Il n’y a pas grand chose qui justifie de telles opérations. Facilitées par des régimes politiques bananiers et des « démocraties » occidentales corrompues, ces vols sont encouragés par la banque mondiale et la BERD. Un magnifique boulevard donc, une nouvelle étape dans la folie destructrice de la planète et de ses habitants en toute impunité. Business is business, et ce rêve vous est accessible, ici en  France, en 2 clics sur google. Vous aussi vous pouvez avoir droit à une part du gâteau, le sang sur les mains est offert par le customer service…

Un extrait du reportage d’ARTE « Planète à vendre », disponible sur youtube en différentes parties

  • 7 – Oui, un autre développement est possible, et nécessaire!

Quand on voit ce à quoi peut amener la notion de développement on est en droit de se poser la question : comment aider efficacement, durablement et humainement des populations sans tomber dans le piège du néocolonialisme, de l’assistanat et du court-termisme?

Proposer l’humanisme au lieu de l’humanitaire, partir des souhaits des personnes plutôt que d’arriver avec sa vision toute faite.
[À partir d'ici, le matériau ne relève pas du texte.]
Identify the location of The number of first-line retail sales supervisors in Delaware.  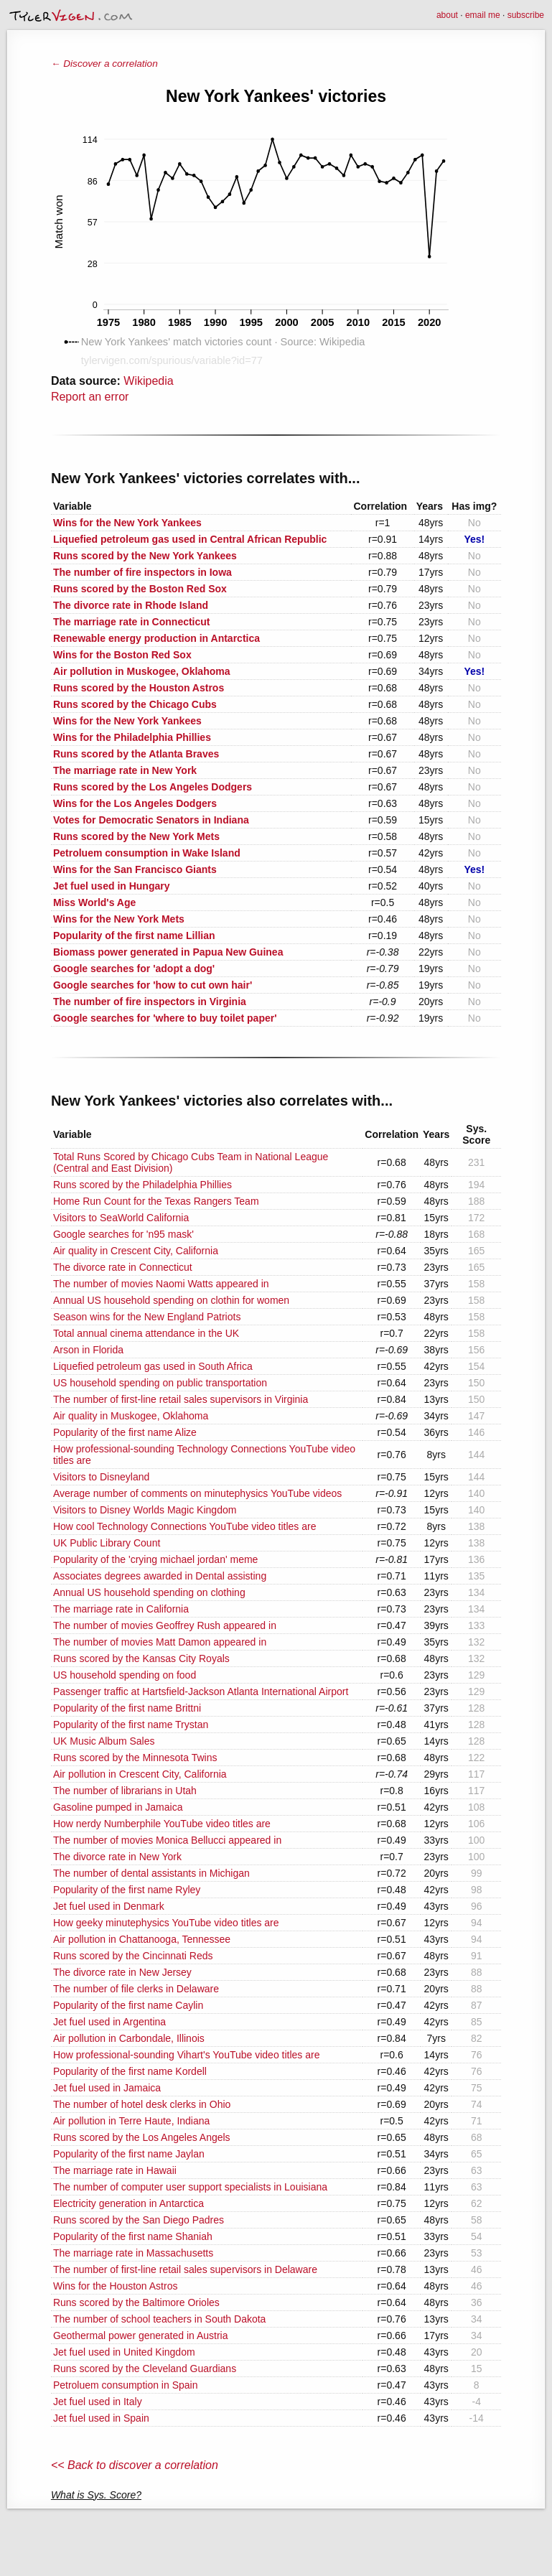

C’est le travail admirable que propose l’association de Pierre Rabhi « Terre et Humanisme« . Fort des nombreuses années de coopération au Mali, Sénégal, Burkina Faso, Cameroun, Maroc, ses réussites sont basées sur une profonde humilité vis-à-vis des populations et le souhait de prendre le temps de les connaître et de comprendre leurs véritables besoins. Dans un souci constant d’autonomisation, les pratiques d’agroécologie pour la souveraineté alimentaire sont testées, mises en place puis un réseau d’agriculteurs -formateurs est constitué pour que la transmission de ces techniques soit effectives et perdurent dans le temps jusqu’à ce que la présence de Terre et Humanisme ne soit plus nécessaire.

C’est un autre paradigme, un enrichissement mutuel Nord/Sud, dans le plus simple principe de respect et d’entraide mutuelle.